In 2009 the NCI issued a revised RFA for the TREC2 initiative (http://grants.nih.gov/grants/guide/rfa-files/RFA-CA-09-001. html), which increased the focus on conducting research among cancer survivors. Four sites were funded for the first time in the second cycle (2011 through 2016), and are located at Harvard University, the University of California San Diego, the University of Pennsylvania, and Washington University in St. Louis. The Coordination Center at the Fred Hutchinson Cancer Research Center was funded for a second cycle. In aggregate, the sites are conducting 15 interrelated projects (three animal studies, three cohort studies, four randomized controlled trials in humans, one cross-sectional study, and two modeling studies) [11]. In addition, they conduct multiple studies each year on topics developed since the original grant proposal, including those that are ancillary to the original studies or pilot studies to support new research directions. In 2012, the centers conducted ten within-center and two cross-center projects of this nature.

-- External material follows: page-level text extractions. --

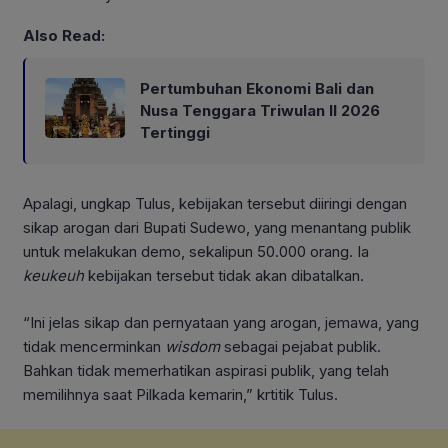
Also Read:
Pertumbuhan Ekonomi Bali dan
Nusa Tenggara Triwulan II 2026
Tertinggi
Apalagi, ungkap Tulus, kebijakan tersebut diiringi dengan
sikap arogan dari Bupati Sudewo, yang menantang publik
untuk melakukan demo, sekalipun 50.000 orang. Ia
keukeuh
kebijakan tersebut tidak akan dibatalkan.
“Ini jelas sikap dan pernyataan yang arogan, jemawa, yang
tidak mencerminkan
wisdom
sebagai pejabat publik.
Bahkan tidak memerhatikan aspirasi publik, yang telah
memilihnya saat Pilkada kemarin,” krtitik Tulus.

The development phase of TREC

The developmental phases of the four TREC sites were devoted to identifying potential investigators. At Harvard, Dr. Frank Hu and Dr. Jorge Chavarro identified a diverse group of faculty members from a variety of disciplines from seven Harvard-affiliated institutions with interests related to obesity research, energetics, and cancer. Over a course of meetings, a working group derived from the initial group coordinated and organized potential projects and cores that would constitute the proposed Harvard TREC Center.

The Director of the University of Pennsylvania TREC Survivor Center (Dr. Kathryn Schmitz) was part of the first round of TREC. During TREC2, she convened a core group of investigators from a number of disciplines pertinent to issues related to obesity and cancer to craft a submission, with an emphasis on survivorship.

Investigators from several departments were convened initially to explore the possibility of common goals across projects related to a murine (i.e., mouse) model of breast cancer.

The development phase at the Washington University TREC, under the direction of Dr. Graham Colditz and Dr. Sarah Gehlert, involved convening 13 investigators from within the medical school and other parts of the university who had an interest in some area of energetics or obesity and cancer. A number of research projects were proposed by the group of investigators, and four were selected for inclusion, based on the likelihood that they had the potential to mutually inform one another. The consensus of the group was that projects should cover the life course and balance discovery with translation to clinical application. As an example, a new investigator with an interest in transgenerational epigenomics and a history of working with mouse models of obesity developed a TREC project that focused on discovery. Another project focused on worksite wellness policy in the state of Missouri, thus spanning the continuum.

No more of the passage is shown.